No habían entendido nada. Yo tampoco lo tenía muy claro, pero el director prosiguió con su explicación.

—Estas zetas, en forma de antifaz, serán la firma del zorro. Cuando el elegido actúe, ha de dejar una de ellas en el lugar, para que sepamos que se trata del zorro del aire y no de un compañero que se toma la excusa del juego para su propia diversión. Eso está prohibido. Se expulsará del campamento a aquel que haga bromitas a cuenta del zorro. ¿Ha quedado suficientemente claro? —nos miró brevemente, y continuó—. Y recordad que nadie, ni siquiera los monitores, tienen estas zetas.
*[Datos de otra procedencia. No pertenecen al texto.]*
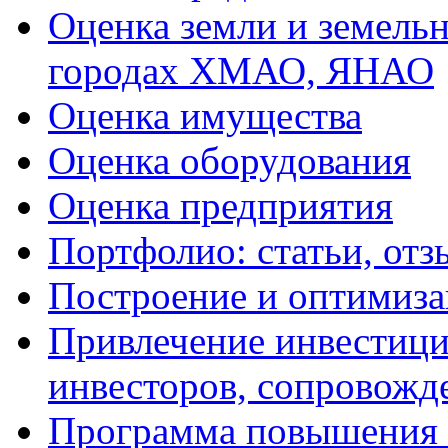
Оценка земли и земель
городах ХМАО, ЯНАО
Оценка имущества
Оценка оборудования
Оценка предприятия
Портфолио: статьи, отз
Построение и оптимиза
Привлечение инвестиций
инвесторов, сопровожд
Программа повышения 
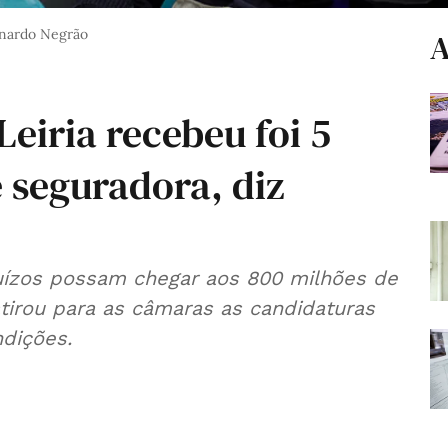
nardo Negrão
A
Leiria recebeu foi 5
 seguradora, diz
uízos possam chegar aos 800 milhões de
tirou para as câmaras as candidaturas
ndições.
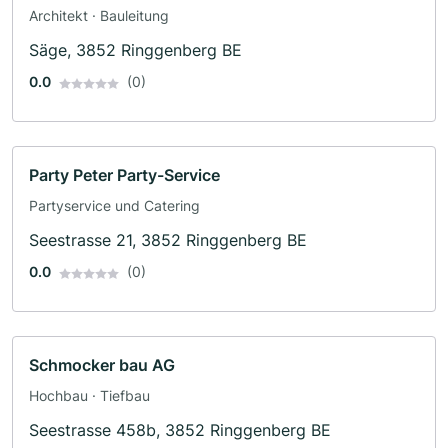
Architekt · Bauleitung
Säge, 3852 Ringgenberg BE
0.0
(0)
Party Peter Party-Service
Partyservice und Catering
Seestrasse 21, 3852 Ringgenberg BE
0.0
(0)
Schmocker bau AG
Hochbau · Tiefbau
Seestrasse 458b, 3852 Ringgenberg BE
—¿Cómo se gana en este juego? —preguntó David, alzando el brazo.

—Ah, sí, me había olvidado. Si el zorro consigue superar diez pruebas sin que lo desenmascaren, gana. Si le descubren, pierde. Y está obligado a usar el paquete entero en una semana.

Todos lo habíamos entendido. Y todos, o casi todos, queríamos ser el zorro. De pronto se nos ocurrían mil ideas. En aquel momento miré a Cris, rodeada por Héctor y Kevin, y me llegaron un millón de bromas que me apetecía hacerles. Ya me lo estaba imaginando.
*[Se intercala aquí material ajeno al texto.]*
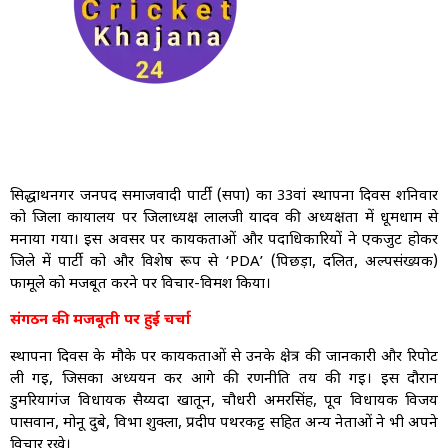
सिद्धार्थनगर जनपद समाजवादी पार्टी (सपा) का 33वां स्थापना दिवस शनिवार
को जिला कार्यालय पर जिलाध्यक्ष लालजी यादव की अध्यक्षता में धूमधाम से
मनाया गया। इस अवसर पर कार्यकर्ताओं और पदाधिकारियों ने एकजुट होकर
जिले में पार्टी को और विशेष रूप से ‘PDA’ (पिछड़ा, दलित, अल्पसंख्यक)
फार्मूले को मजबूत करने पर विचार-विमर्श किया।
संगठन की मजबूती पर हुई चर्चा
स्थापना दिवस के मौके पर कार्यकर्ताओं से उनके क्षेत्र की जानकारी और रिपोर्ट
ली गई, जिसका अध्ययन कर आगे की रणनीति तय की गई। इस दौरान
डुमरियागंज विधायक सैय्यदा खातून, चौधरी अमरसिंह, पूर्व विधायक विजय
पासवान, मोनू दुबे, विभा शुक्ला, प्रदीप पथरकट्ट सहित अन्य नेताओं ने भी अपने
विचार रखे।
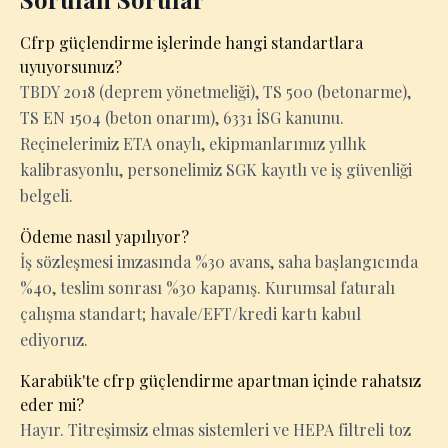
Cfrp güçlendirme işlerinde hangi standartlara
uyuyorsunuz?
TBDY 2018 (deprem yönetmeliği), TS 500 (betonarme),
TS EN 1504 (beton onarım), 6331 İSG kanunu.
Reçinelerimiz ETA onaylı, ekipmanlarımız yıllık
kalibrasyonlu, personelimiz SGK kayıtlı ve iş güvenliği
belgeli.
Ödeme nasıl yapılıyor?
İş sözleşmesi imzasında %30 avans, saha başlangıcında
%40, teslim sonrası %30 kapanış. Kurumsal faturalı
çalışma standart; havale/EFT/kredi kartı kabul
ediyoruz.
Karabük'te cfrp güçlendirme apartman içinde rahatsız
eder mi?
Hayır. Titreşimsiz elmas sistemleri ve HEPA filtreli toz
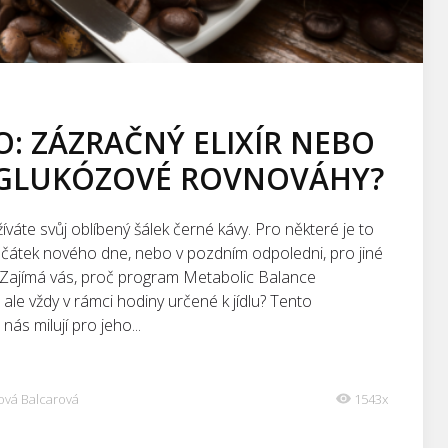
: ZÁZRAČNÝ ELIXÍR NEBO
K GLUKÓZOVÉ ROVNOVÁHY?
 užíváte svůj oblíbený šálek černé kávy. Pro některé je to
 začátek nového dne, nebo v pozdním odpoledni, pro jiné
. Zajímá vás, proč program Metabolic Balance
 ale vždy v rámci hodiny určené k jídlu? Tento
ás milují pro jeho...
ová Balcarová
1543x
—¡Que sea el zorro! ¡Que sea el zorro! —pedí.

Tenía mi carta entre las manos, pero no me atrevía a darle la vuelta. Me fijé en Belén, que suspiró: «¡Vaya!».

David, a su lado, ojeó una esquina de su carta y también exclamó: «¡Vaya!».

Sólo faltaba yo.

Miré la carta y repetí «¡Vaya!» antes de preguntar a mis amigos:

—¿Tampoco os ha tocado a vosotros el as de espadas?

—¡Ah, eso es secreto! —comentó Belén.

Y David la apoyó:

—¡Ya has oído lo que ha dicho el director!